After running the second (verify) command, I got the same ImportError, so torchvision changed nothing.

jingxu10 commented 1 year ago

The getting started expect oneAPI to be installed in its default location (/opt/intel/oneapi). Installation path of oneAPI could be different than the default one. Please find the location in your env, and activate this oneAPI environment. If you don't need to use torchvision, you don't need to install it.

DaWe35 commented 1 year ago

Got it, thank you. I was a bit confused, I though it's enough to run the install commands since I was not looking for "More installation methods" as the readme said. I'll be back after a quick OS resintall, since my root partition is only 20GB, too small for the OpenAPI.

jingxu10 commented 1 year ago

Sure. Thanks.

DaWe35 commented 1 year ago

Thank you guys for the help. I'll summarize what I did and what is the issue now.
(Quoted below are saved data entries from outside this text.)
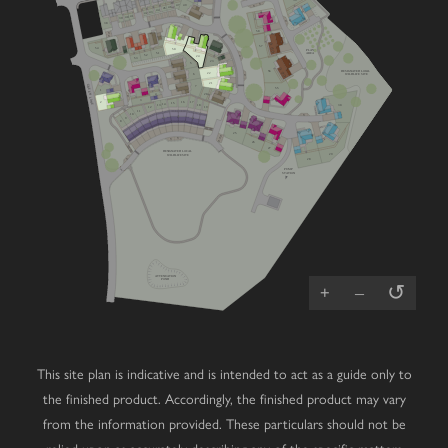
V
47
49
V
46
45
44
43
42
41
40
V
39
V
38
58
V
V
V
57
54
50
PLAY
51
AREA
52
V
24
53
23
5
56
DESIGNATED LOCAL
22
6
WILDLIFE SITE
V
21
4
GREEN LANE
7
55
1
20
4
V
3
16
2
V
17
15
14
18
13
30
19
12
11
10
V
9
8
25
V
V
V
V
V
26
27
DESIGNATED LOCAL
29
WILDLIFE SITE
V
28
PUMP
STATION
ATTENUATION
POND
↺
+
–
This site plan is indicative and is intended to act as a guide only to
the finished product. Accordingly, the finished product may vary
from the information provided. These particulars should not be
Installed https://archlinux.org/packages/extra/x86_64/intel-oneapi-basekit/
Installed python -m pip install torch==1.13.0a0+git6c9b55e intel_extension_for_pytorch==1.13.120+xpu -f https://developer.intel.com/ipex-whl-stable-xpu
pip install transformers
export LD_LIBRARY_PATH=/opt/intel/oneapi/mkl/2023.1.0/lib/intel64

At this point I no longer have ImportErrors, so this is a good sign. My code:

from transformers import AutoTokenizer, AutoModelForCausalLM
import transformers
import torch
import intel_extension_for_pytorch

model = "tiiuae/falcon-7b-instruct"

tokenizer = AutoTokenizer.from_pretrained(model)
pipeline = transformers.pipeline(
    "text-generation",
    model=model,
    tokenizer=tokenizer,
    torch_dtype=torch.bfloat16,
    trust_remote_code=True,
    device_map="xpu",
)
sequences = pipeline(
   "Girafatron is obsessed with giraffes, the most glorious animal on the face of this Earth. Giraftron believes all other animals are irrelevant when compared to the glorious majesty of the giraffe.\nDaniel: Hello, Girafatron!\nGirafatron:",
    max_length=200,
    do_sample=True,
    top_k=10,
    num_return_sequences=1,
    eos_token_id=tokenizer.eos_token_id,
)
for seq in sequences:
    print(f"Result: {seq['generated_text']}")

The error I get now:

raise ValueError(f"Could not load model {model} with any of the following classes: {class_tuple}.")
ValueError: Could not load model tiiuae/falcon-7b-instruct with any of the following classes: (<class 'transformers.models.auto.modeling_auto.AutoModelForCausalLM'>,).

Some comments advised to update torch, but since you use a specific version, I can't try that. Any ideas?

jingxu10 commented 1 year ago

Could you try with the following steps, one-by-one?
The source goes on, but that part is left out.